---------- TASK MATERIAL
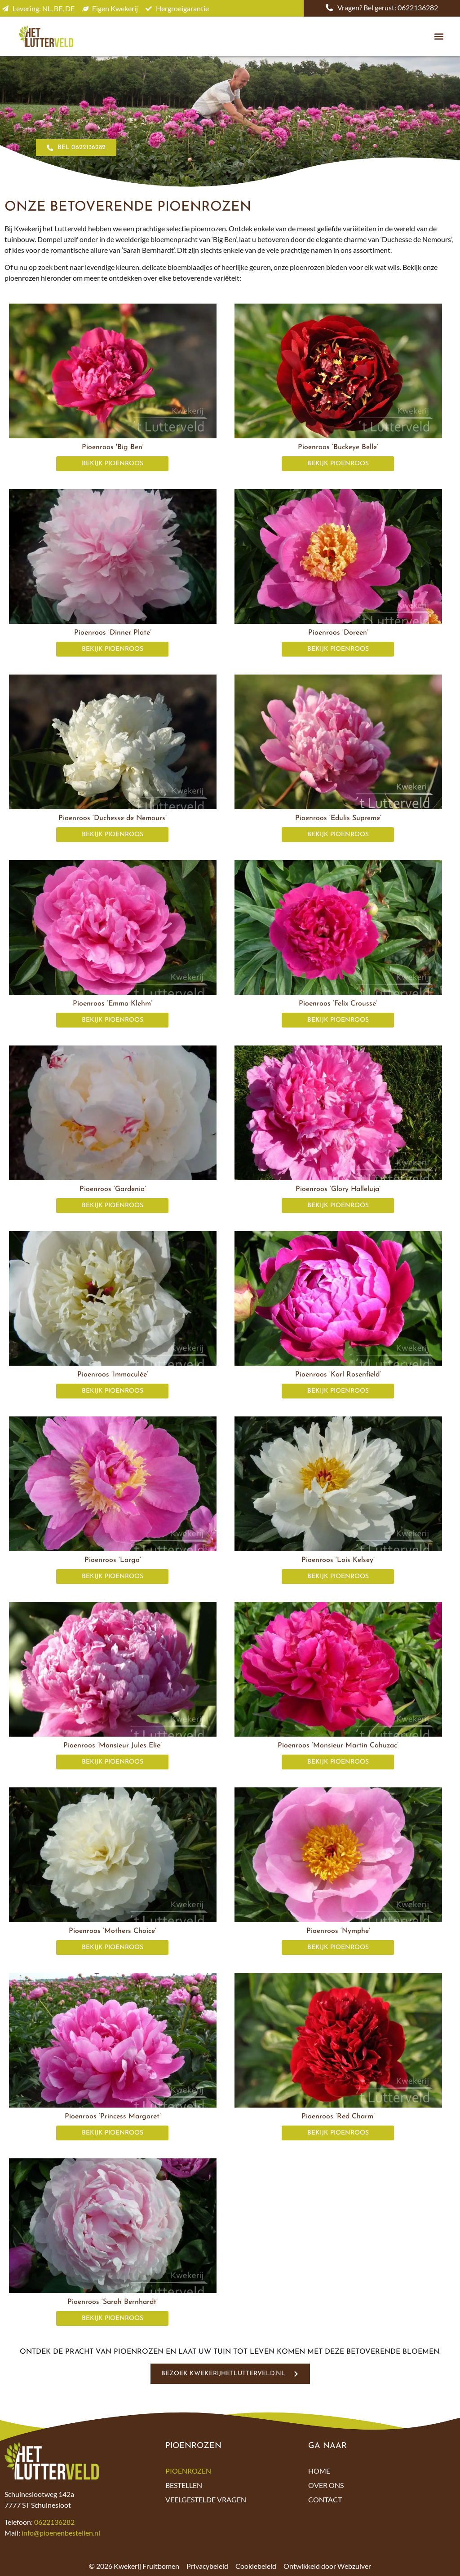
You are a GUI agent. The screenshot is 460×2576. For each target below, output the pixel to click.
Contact (325, 2499)
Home (319, 2470)
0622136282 (54, 2522)
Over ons (326, 2485)
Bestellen (183, 2485)
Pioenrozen (188, 2470)
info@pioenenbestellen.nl (61, 2532)
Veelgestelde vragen (205, 2499)
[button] (438, 36)
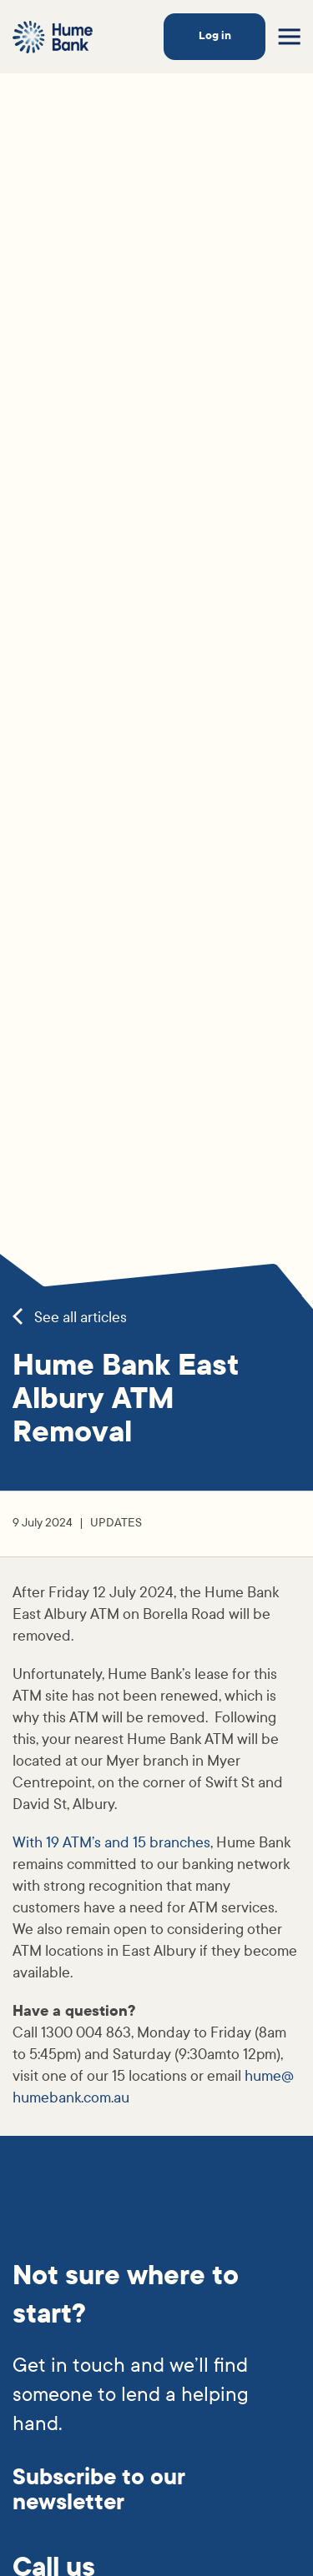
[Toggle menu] (289, 37)
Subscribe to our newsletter (99, 2489)
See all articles (70, 1317)
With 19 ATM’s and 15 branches (111, 1843)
--------------------
◆ **TRY IT**
Retype all the entries word for word; the pictures stay out.

◆ **EXPECTED ANSWER**
You are a GUI agent. The screenshot is 460×2576. For each target below, output the pixel to click.
Contact (325, 2499)
Home (319, 2470)
0622136282 (54, 2522)
Over ons (326, 2485)
Bestellen (183, 2485)
Pioenrozen (188, 2470)
info@pioenenbestellen.nl (61, 2532)
Veelgestelde vragen (205, 2499)
[button] (438, 36)
[Toggle menu] (289, 37)
Subscribe to our newsletter (99, 2489)
See all articles (70, 1317)
With 19 ATM’s and 15 branches (111, 1843)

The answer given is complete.